Custom loss with instance weights

G’day and apologies for any mistakes (first post here…)!

I’ve set up an object detector CNN that (for now) predicts the label of cells on a WxH grid (background vs. object).
So far I’ve used pyTorch’s integrated Cross-Entropy loss, but unfortunately this has no implementation of instance weights. My task heavily relies on individual weighting (for example, I need to disable backprop. in the vicinity of an object to allow the model to have some translation shifts), and therefore I need a solution for that.

Ideally I’d like to have an instance-weighted multi-task loss (cross-entropy for the class, regression for bounding box coordinates), but to start simple let’s ignore the coordinates. I tried to create a drop-in layer before the loss that just multiplies the gradients with a weight grid during the backward pass. Something like this:

class WeightMultiplier(Function):

   def forward(self, input, target, instanceWeights):
       # Technically I'd need to apply the weights also during the forward pass,
       # but for simplicity reasons I didn't intend to re-implement a weighted
       # cross-entropy loss.
       # So I'll just do an identity transform here.
       
       self.instanceWeights = instanceWeights
       
       return input
       
       
       
   def backward(self, grad_output):
       # Here I'd like to have the grad_output multiplied by the instance weights,
       # but this step is never called...
       
       return torch.mul(grad_output,self.instanceWeights)

However, if I insert this layer in my model:
pred_label = model(imgTensor)
pred_label = model.weights_grid(pred_label,labelTensor)
loss_label = model.label_loss(pred_label,labelTensor.squeeze())
loss_label.backward()
optimizer.step()

the backward pass is never executed.
I’m positive there’s lots of the autograd functionality I still have to learn. So what am I doing wrong? And how would you proceed with something like this (instance-weighted multi-task loss)?

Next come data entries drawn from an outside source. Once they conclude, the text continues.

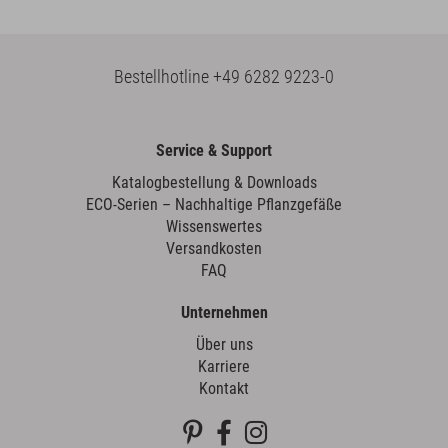
Bestellhotline
+49 6282 9223-0
Service & Support
Katalogbestellung & Downloads
ECO-Serien – Nachhaltige Pflanzgefäße
Wissenswertes
Versandkosten
FAQ
Unternehmen
Über uns
Karriere
Kontakt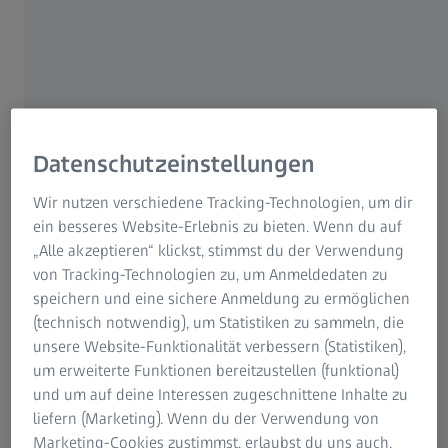
Hohe Qualitätsstandards in komplexen
Lebensmittelketten
Qualitätskontrolle
Hohe Qualitätsstandards für Zutaten, Zwischenprodukte
Datenschutzeinstellungen
und Fertigerzeugnisse sind unerlässlich, um die Sicherheit
Wir nutzen verschiedene Tracking-Technologien, um dir
von Lebensmitteln und Getränken zu gewährleisten und
ein besseres Website-Erlebnis zu bieten. Wenn du auf
Lebensmittelkontaminationen zu vermeiden. Intelligente,
„Alle akzeptieren“ klickst, stimmst du der Verwendung
zuverlässige und automatisierte Lebensmittel-
von Tracking-Technologien zu, um Anmeldedaten zu
Inspektionstechnologie ist notwendig, um sowohl die
speichern und eine sichere Anmeldung zu ermöglichen
Erträge zu verbessern, die betriebliche Effizienz zu
(technisch notwendig), um Statistiken zu sammeln, die
steigern, eine gleichbleibende Qualität zu gewährleisten,
unsere Website-Funktionalität verbessern (Statistiken),
als auch Abfall und Gesamtkosten zu reduzieren.
um erweiterte Funktionen bereitzustellen (funktional)
Unsere Produktlösungen
und um auf deine Interessen zugeschnittene Inhalte zu
liefern (Marketing). Wenn du der Verwendung von
Marketing-Cookies zustimmst, erlaubst du uns auch,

Many thanks for your answers.

– EDIT –
I don’t get it. I’ve updated some of the software packages but didn’t change anything else. Now suddenly only one of my GPUs work (the other freezes PyDev), but out of the blue the backward pass actually gets called!
So in this case I guess I can re-formulate my question: what is the best practice to implement a multi-task instance-weighted loss in PyTorch?

Correct me if I’m wrong, but as I understand it, you’re looking for a way to have a loss function (something like CrossEntropy loss) weigh each instance separately. I’m currently working on something that will have loss functions return a loss per instance, so you can apply weights to these losses and sum them together yourself.

If you want to implement an instance-weighted loss, I think you’d have to re-implement a loss.